In that quiet hall, with Edgar dangling his crown from his fingers like a child’s hoop, I wondered if I might hear why we were so many years into a peaceful reign but had somehow avoided a coronation.

‘When I became king, it was in tragedy. My brother dead after just three years, his wife killed. I ruled half England, father. I had no desire to rule the rest as well.’

He looked up at me, but I know when to be silent. I heard him sigh.

‘You asked for their crown to be remade and I gave it to you, in part so that I did not have to put it on. I was not ready then. I was, what, sixteen? I would have had to pad the band just to wear it. My father’s crown, my brother’s crown. No. And if there was a perfect moment to be crowned, it went by. I was king! The realm was under threat and I spent years forming alliances, breaking faithless lords, taking heads and oaths to keep the great peace.’

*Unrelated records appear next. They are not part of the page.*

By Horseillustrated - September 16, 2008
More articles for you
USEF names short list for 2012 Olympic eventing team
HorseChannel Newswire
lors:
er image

He smiled suddenly and looked up at me from under his brows.

‘I had a gift for it.’

It was true and I felt a glimmer of tears come to my eyes as he spoke. What a strange creature, to have tears drawn from me with just a word and a smile! I rode to war, once. I made a harp that played itself. I did not expect strong emotion, just in echo of his old insecurity.

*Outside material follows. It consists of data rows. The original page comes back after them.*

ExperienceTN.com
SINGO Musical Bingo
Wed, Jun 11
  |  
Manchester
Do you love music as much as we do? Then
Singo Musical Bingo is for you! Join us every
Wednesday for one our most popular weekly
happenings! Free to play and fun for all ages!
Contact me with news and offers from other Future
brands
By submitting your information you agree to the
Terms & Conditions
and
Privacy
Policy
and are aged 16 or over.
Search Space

‘My first wife brought me pain – but gave me a son. I know, Dunstan, you have your bishops, your abbots – you are father to them all. You have done well, with all I gave to you. Yet I had a boy in the world – and I saw him grow, as once I did. And I thought, if I wear that crown, it will all end. If I wear that crown, I will die. It fixed in me, somehow, for years. I did not want to speak of it, even. I had so much to lose and it could have ruined me. So I was harsher with those who broke their word – and I drew iron on them, where once I would have laughed. I clung too hard to the crown, do you see? So that it hurt me.’

I could only blink at him. I heard the words and the revelation that it had been more important in his life than I had known – and that I had missed that deep current in him, seeing only the good king, the friend.

‘Why now?’ I asked softly.

He smiled, almost as a man will when he is in pain and cannot bear to move.

‘Because she asks me to. Because I told her I would, if she bore another son. Because I am king and I do not need a crown, but I will not be afraid.’

I reached out.

‘It would be my honour to crown you, Your Highness.’

‘It might not happen yet, father,’ he said with a grin. ‘I have prayed, but perhaps there’ll be no answer. Perhaps the child will die again, before we bring my lords to one place.’

I sensed great pain in him, more than I could understand. Children died all the time. He would have other sons, other daughters, other wives if he needed them. Yet I patted him on the arm and spoke to him, an older man offering comfort to a younger one. We are sinners, all, but we can be kind.